Die jüngsten Erfahrungen haben gezeigt, dass mit dem in Art. 395 MwStSystRL vorgesehenen Verfahren nicht schnell genug auf Anträge der Mitgliedstaaten im Hinblick auf Sofortmaßnahmen reagiert werden kann, und dass bei grenzüberschreitenden Umsätzen bzw. bei bestimmten nationalen Hochrisikosektoren auch über die in Art. 195 ff. MwStSystRL aufgelisteten Kategorien weitere besonders betrugsanfällige Leistungen aufgelistet werden müssen.

Lösung der EU

a) Schnellreaktionsmechanismus bei Mehrwertsteuerbetrug, Richtlinie 2013/42/EU v. 22.7.2013

Durch eine Ergänzung des Art. 395 MwStSystRL um einen neuen Absatz 5 und Einfügung eines neuen Art. 199b MwStSystRL wird den Mitgliedstaaten die Sondermaßnahme eines Schnellreaktionsmechanismus zur Verfügung gestellt. Danach kann in Fällen äußerster Dringlichkeit zur Bekämpfung unvermittelt auftretender und schwerwiegender Betrugsfälle, die voraussichtlich zu erheblichen und unwiederbringlichen finanziellen Verlusten führen, ein Mitgliedstaat das Reverse-Charge-Verfahren einführen. Die Sondermaßnahme des Schnellreaktionsmechanismus sieht dabei vor, ein von der Kommission im Wege eines Durchführungsrechtsaktes erstellten Standardformblattes für die Einreichung der Mitteilung der Sondermaßnahme zu verwenden. Ein Mitgliedstaat, der die Sondermaßnahme des Schnellreaktionsmechanismus einführen möchte, hat gleichzeitig neben der Verwendung des Standardformblattes einen Antrag an die Kommission gem.
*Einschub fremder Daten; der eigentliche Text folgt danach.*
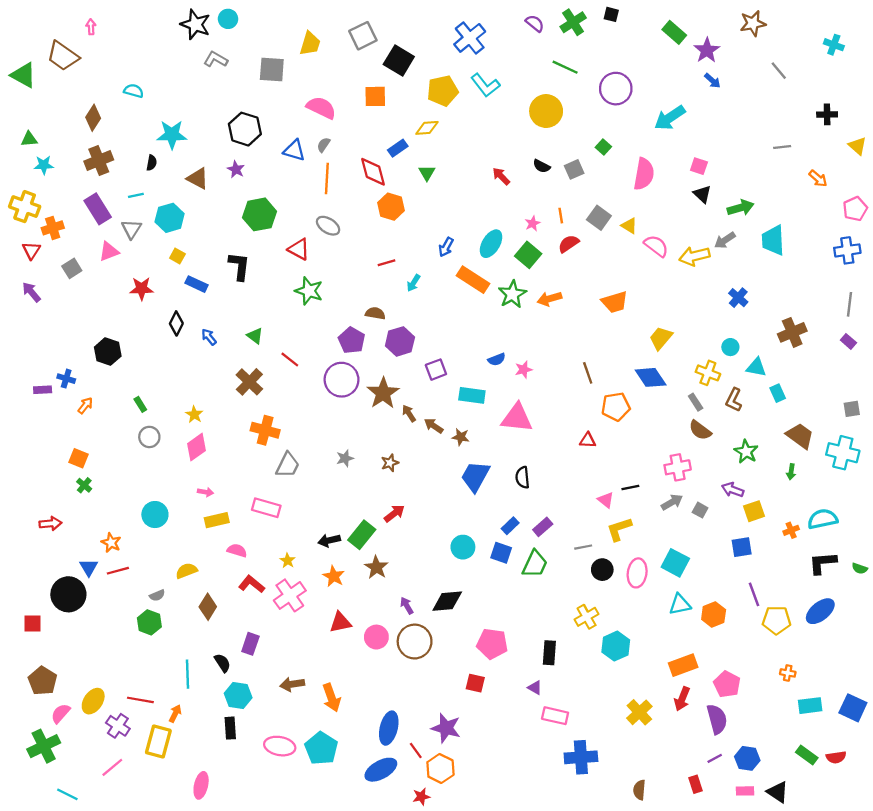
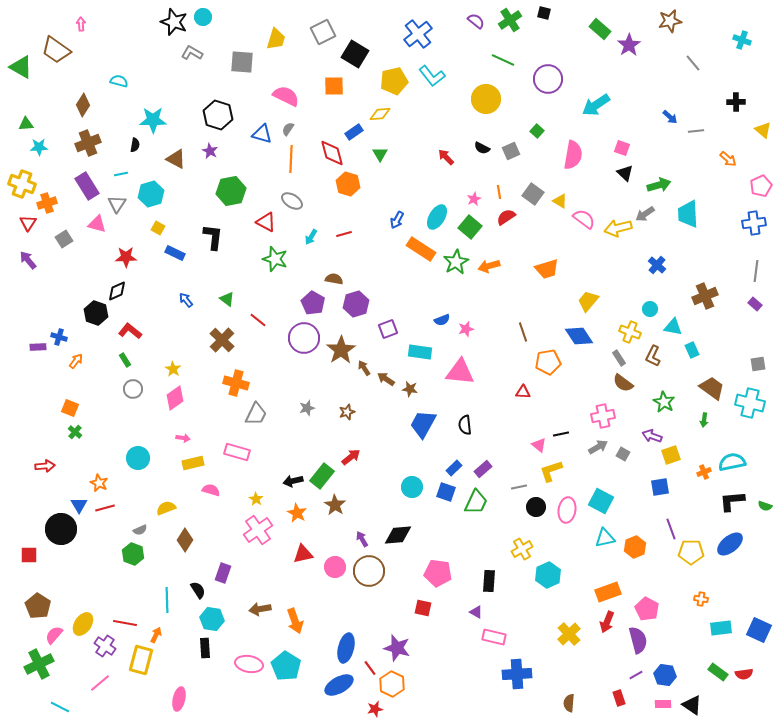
blue arrow: (712, 81) -> (670, 117), moved
pink triangle: (109, 252) -> (97, 224), turned 36
cyan arrow: (413, 283) -> (311, 237), moved
black diamond: (176, 323) -> (117, 291), moved, turned 40
red L-shape: (252, 584) -> (130, 331), moved

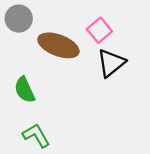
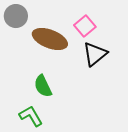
green semicircle: (25, 90) -> (43, 86), moved

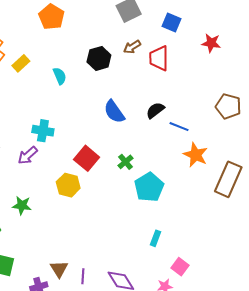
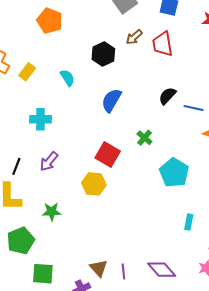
blue semicircle: (114, 112) -> (111, 100), moved, turned 75
cyan cross: (43, 131) -> (40, 119), moved
green cross: (126, 162) -> (144, 138), moved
Art. 395 MwStSystRL zu stellen. Erhebt die Kommission Einwände gegen die Sondermaßnahme, muss sie innerhalb eines Monats nach der Mitteilung eine ablehnende Stellungnahme erstellen. Erhebt die Kommission keine Einwände, so bestätigt sie dies dem betreffenden Mitgliedstaat und – innerhalb des gleichen Zeitraums – dem Mehrwertsteuerausschuss in schriftlicher Form. Ab dem Zeitpunkt des Eingangs der Bestätigung kann der Mitgliedstaat die Sondermaßnahme erlassen. Das Verfahren nach Art. 395 MwStSystRL ist statt in 8 in 6 Monaten abzuschließen.

 

b) Ausdehnung Reverse-Charge-Verfahren, Richtlinie 2013/43/EU v. 22.7.2013

 

In Ergänzung des Art. 199a Abs. 1 MWStSystRL um die neuen Buchstaben c bis j können die Mitgliedstaaten fakultativ das Reverse-Charge-Verfahren nunmehr auch für folgende Leistungen anwenden:

  • Lieferung von Mobilfunkgeräten
  • Lieferungen von integrierten Schaltkreisen
  • Lieferungen von Gas und Elektrizität im zwischenunternehmerischen Bereich
  • Übertragung von Gas- und Elektrizitätzertifikaten
  • Erbringung von Telekommunikationsdienstleistungen
  • Lieferungen von Spielekonsolen, Tablet-Computern und Laptops
  • Lieferungen von Getreide und Handelsgewächsen
  • Lieferungen von Rohmetallen und Metallhalberzeugnissen

Beide Richtlinien gelten ausdrücklich befristet nur bis zum 31.12.2018.

Praxishinweis

Das deutsche UStG hat mit den in § 13b Abs. 1 und Abs. 2 Nr. 1 - 10 UStG geregelten Fällen umfangreich von den unionsrechtlichen Möglichkeiten und Verpflichtungen zum Übergang der Steuerschuldnerschaft Gebrauch gemacht (Ausnahme fakultativer Übergang der Steuerschuldnerschaft iSd Art. 199 Abs. 1 Buchst f, g MwStSystRL). Zuletzt ist durch das Amtshilfe-Richtlinien-Umsetzungsgesetz die Anwendung des Reverse-Charge-Verfahrens auf Inlandslieferungen von Gas und Elektrizität im zwischenunternehmerischen Bereich (§ 13b Abs. 2 Nr. 5 Buchst b UStG) ausgedehnt worden. Hierfür bedurfte es einer Ermächtigung des Rates gem. Art. 395 Abs. 1 MwStSystRL, die im Zeitpunkt des Gesetzesbeschlusses nicht vorlag. Konsequenterweise sah Art. 31 Abs. 5 Amtshilfe-Richtlinien-Umsetzungsgesetz einen speziellen Zeitpunkt des Inkrafttretens in Abhängigkeit des Ermächtigungsbeschlusses des Rates vor. Mit der Verabschiedung der Richtlinie 2013/43/EU v. 22.7.2013 ermächtigt Art. 199a Abs. 1 Buchst e MwStSystRL genau für diesen Fall zur Einführung des Reverse-Charge-Verfahrens. Danach gilt die mit dem Amthilfe-Richtlinien-Umsetzungsgesetz verabschiedete Regelung zur Erweiterung des Reverse-Charge-Verfahrens. Wegen Art. 2 Richtlinie 2013/43/EU – die Richtlinie tritt am 20. Tage nach ihrer Veröffentlichung im Amtsblatt der EU in Kraft – gilt die Neuregelung des § 13b Abs. 2 Nr. 5 UStG idF des Amtshilfe-Richtlinien-Umsetzungsgesetz erst ab dem 16.8.2013.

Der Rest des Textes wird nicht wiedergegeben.